→ **WHAT TO PRODUCE**
Copy out each line of the data that holds the string "일반적인".
──────────────────────────────
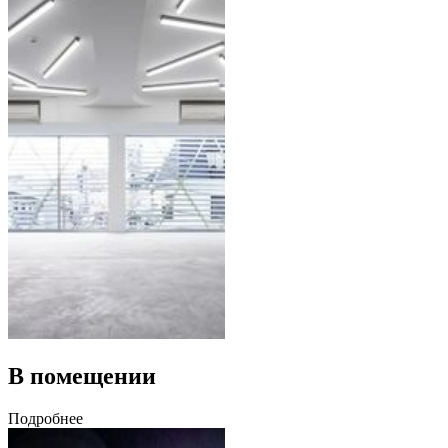
В помещении
Подробнее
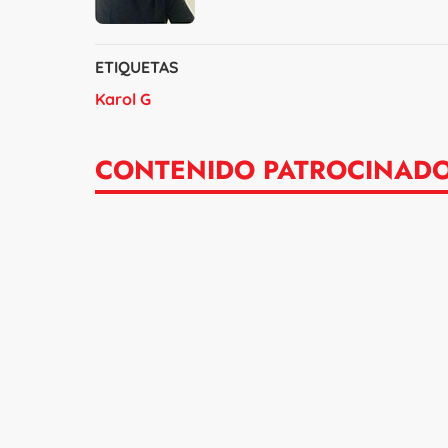
ETIQUETAS
Karol G
CONTENIDO PATROCINAD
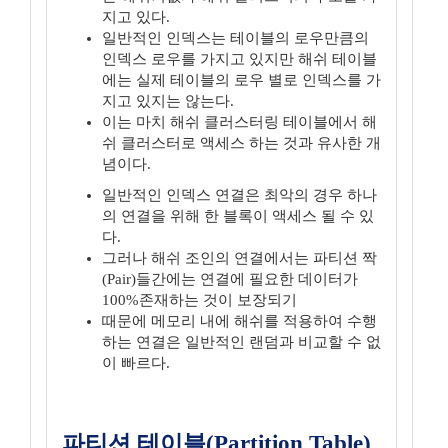
지고 있다.
일반적인 인덱스는 테이블의 로우만큼의
인덱스 로우를 가지고 있지만 해쉬 테이블
에는 실제 테이블의 로우 별로 인덱스를 가
지고 있지는 않는다.
이는 마치 해쉬 클러스터링 테이블에서 해
쉬 클러스터로 액세스 하는 것과 유사한 개
념이다.
일반적인 인덱스 연결은 최악의 경우 하나
의 연결을 위해 한 블록이 액세스 될 수 있
다.
그러나 해쉬 조인의 연결에서는 파티션 짝
(Pair)들간에는 연결에 필요한 데이터가
100%존재하는 것이 보장되기
때문에 메모리 내에 해쉬를 적용하여 수행
하는 연결은 일반적인 랜덤과 비교할 수 없
이 빠르다.
파티션 테이블(Partition Table)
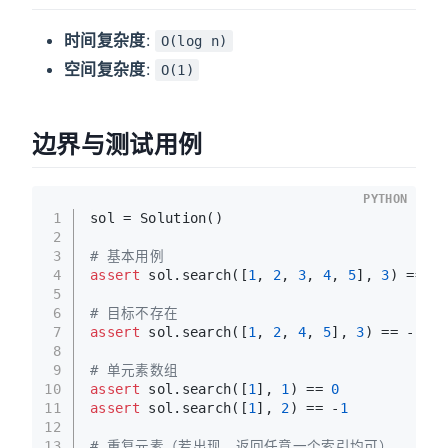
时间复杂度
:
O(log n)
空间复杂度
:
O(1)
边界与测试用例
PYTHON
1
sol = Solution()
2
3
# 基本用例
4
assert
 sol.search([
1
, 
2
, 
3
, 
4
, 
5
], 
3
) == 
2
5
6
# 目标不存在
7
assert
 sol.search([
1
, 
2
, 
4
, 
5
], 
3
) == -
1
8
9
# 单元素数组
10
assert
 sol.search([
1
], 
1
) == 
0
11
assert
 sol.search([
1
], 
2
) == -
1
12
13
# 重复元素（若出现，返回任意一个索引均可）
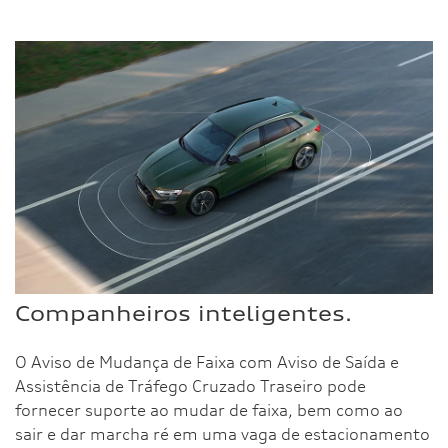
Companheiros inteligentes.
O Aviso de Mudança de Faixa com Aviso de Saída e
Assistência de Tráfego Cruzado Traseiro pode
fornecer suporte ao mudar de faixa, bem como ao
sair e dar marcha ré em uma vaga de estacionamento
──────────────────────────────
→ **WORKED SOLUTION**
일반적인 인덱스는 테이블의 로우만큼의
일반적인 인덱스 연결은 최악의 경우 하나
하는 연결은 일반적인 랜덤과 비교할 수 없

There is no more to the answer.